◆ **Page-level text extractions**

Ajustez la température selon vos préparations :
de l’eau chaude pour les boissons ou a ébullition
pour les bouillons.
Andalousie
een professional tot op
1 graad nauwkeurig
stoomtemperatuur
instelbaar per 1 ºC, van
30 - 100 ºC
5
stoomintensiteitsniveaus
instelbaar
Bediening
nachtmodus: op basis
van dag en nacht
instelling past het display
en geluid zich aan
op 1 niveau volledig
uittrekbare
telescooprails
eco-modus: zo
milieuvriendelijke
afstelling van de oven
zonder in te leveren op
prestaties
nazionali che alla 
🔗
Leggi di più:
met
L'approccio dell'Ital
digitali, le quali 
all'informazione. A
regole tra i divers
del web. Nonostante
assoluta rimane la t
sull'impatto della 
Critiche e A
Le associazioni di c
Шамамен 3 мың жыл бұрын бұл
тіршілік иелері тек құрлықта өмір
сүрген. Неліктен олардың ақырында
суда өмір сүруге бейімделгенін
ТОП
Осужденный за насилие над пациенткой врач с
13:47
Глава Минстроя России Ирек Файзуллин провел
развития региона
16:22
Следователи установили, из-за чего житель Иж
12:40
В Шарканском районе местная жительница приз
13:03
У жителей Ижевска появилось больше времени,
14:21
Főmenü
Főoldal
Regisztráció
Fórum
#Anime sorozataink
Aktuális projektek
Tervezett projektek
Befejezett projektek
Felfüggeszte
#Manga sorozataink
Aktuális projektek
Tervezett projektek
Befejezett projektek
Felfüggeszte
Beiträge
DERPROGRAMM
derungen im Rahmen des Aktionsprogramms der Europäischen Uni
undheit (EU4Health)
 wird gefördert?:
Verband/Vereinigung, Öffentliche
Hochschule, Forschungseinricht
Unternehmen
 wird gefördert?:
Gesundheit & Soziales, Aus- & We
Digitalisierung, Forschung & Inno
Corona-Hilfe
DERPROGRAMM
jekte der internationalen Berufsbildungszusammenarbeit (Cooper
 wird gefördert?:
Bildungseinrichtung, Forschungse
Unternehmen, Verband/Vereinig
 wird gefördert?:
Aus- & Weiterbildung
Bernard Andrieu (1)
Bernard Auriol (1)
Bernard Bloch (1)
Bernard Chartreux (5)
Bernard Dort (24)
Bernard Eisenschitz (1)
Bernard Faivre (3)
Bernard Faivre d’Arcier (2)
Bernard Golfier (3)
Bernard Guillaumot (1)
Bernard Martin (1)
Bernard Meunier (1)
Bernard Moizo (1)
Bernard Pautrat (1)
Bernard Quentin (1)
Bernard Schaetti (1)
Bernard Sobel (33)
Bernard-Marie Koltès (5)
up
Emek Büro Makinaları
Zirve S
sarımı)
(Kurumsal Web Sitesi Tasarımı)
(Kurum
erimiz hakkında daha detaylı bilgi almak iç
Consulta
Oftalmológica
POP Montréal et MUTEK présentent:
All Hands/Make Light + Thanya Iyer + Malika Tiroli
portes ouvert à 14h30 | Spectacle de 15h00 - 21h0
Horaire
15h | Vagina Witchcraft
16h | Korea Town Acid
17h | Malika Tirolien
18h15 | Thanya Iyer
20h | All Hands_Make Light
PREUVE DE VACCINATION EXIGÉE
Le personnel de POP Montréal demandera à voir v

◆ **Work required**
Using the data above, reproduce every line exactly.

◆ **Task response**
Ajustez la température selon vos préparations :
de l’eau chaude pour les boissons ou a ébullition
pour les bouillons.
Andalousie
een professional tot op
1 graad nauwkeurig
stoomtemperatuur
instelbaar per 1 ºC, van
30 - 100 ºC
5
stoomintensiteitsniveaus
instelbaar
Bediening
nachtmodus: op basis
van dag en nacht
instelling past het display
en geluid zich aan
op 1 niveau volledig
uittrekbare
telescooprails
eco-modus: zo
milieuvriendelijke
afstelling van de oven
zonder in te leveren op
prestaties
nazionali che alla 
🔗
Leggi di più:
met
L'approccio dell'Ital
digitali, le quali 
all'informazione. A
regole tra i divers
del web. Nonostante
assoluta rimane la t
sull'impatto della 
Critiche e A
Le associazioni di c
Шамамен 3 мың жыл бұрын бұл
тіршілік иелері тек құрлықта өмір
сүрген. Неліктен олардың ақырында
суда өмір сүруге бейімделгенін
ТОП
Осужденный за насилие над пациенткой врач с
13:47
Глава Минстроя России Ирек Файзуллин провел
развития региона
16:22
Следователи установили, из-за чего житель Иж
12:40
В Шарканском районе местная жительница приз
13:03
У жителей Ижевска появилось больше времени,
14:21
Főmenü
Főoldal
Regisztráció
Fórum
#Anime sorozataink
Aktuális projektek
Tervezett projektek
Befejezett projektek
Felfüggeszte
#Manga sorozataink
Aktuális projektek
Tervezett projektek
Befejezett projektek
Felfüggeszte
Beiträge
DERPROGRAMM
derungen im Rahmen des Aktionsprogramms der Europäischen Uni
undheit (EU4Health)
 wird gefördert?:
Verband/Vereinigung, Öffentliche
Hochschule, Forschungseinricht
Unternehmen
 wird gefördert?:
Gesundheit & Soziales, Aus- & We
Digitalisierung, Forschung & Inno
Corona-Hilfe
DERPROGRAMM
jekte der internationalen Berufsbildungszusammenarbeit (Cooper
 wird gefördert?:
Bildungseinrichtung, Forschungse
Unternehmen, Verband/Vereinig
 wird gefördert?:
Aus- & Weiterbildung
Bernard Andrieu (1)
Bernard Auriol (1)
Bernard Bloch (1)
Bernard Chartreux (5)
Bernard Dort (24)
Bernard Eisenschitz (1)
Bernard Faivre (3)
Bernard Faivre d’Arcier (2)
Bernard Golfier (3)
Bernard Guillaumot (1)
Bernard Martin (1)
Bernard Meunier (1)
Bernard Moizo (1)
Bernard Pautrat (1)
Bernard Quentin (1)
Bernard Schaetti (1)
Bernard Sobel (33)
Bernard-Marie Koltès (5)
up
Emek Büro Makinaları
Zirve S
sarımı)
(Kurumsal Web Sitesi Tasarımı)
(Kurum
erimiz hakkında daha detaylı bilgi almak iç
Consulta
Oftalmológica
POP Montréal et MUTEK présentent:
All Hands/Make Light + Thanya Iyer + Malika Tiroli
portes ouvert à 14h30 | Spectacle de 15h00 - 21h0
Horaire
15h | Vagina Witchcraft
16h | Korea Town Acid
17h | Malika Tirolien
18h15 | Thanya Iyer
20h | All Hands_Make Light
PREUVE DE VACCINATION EXIGÉE
Le personnel de POP Montréal demandera à voir v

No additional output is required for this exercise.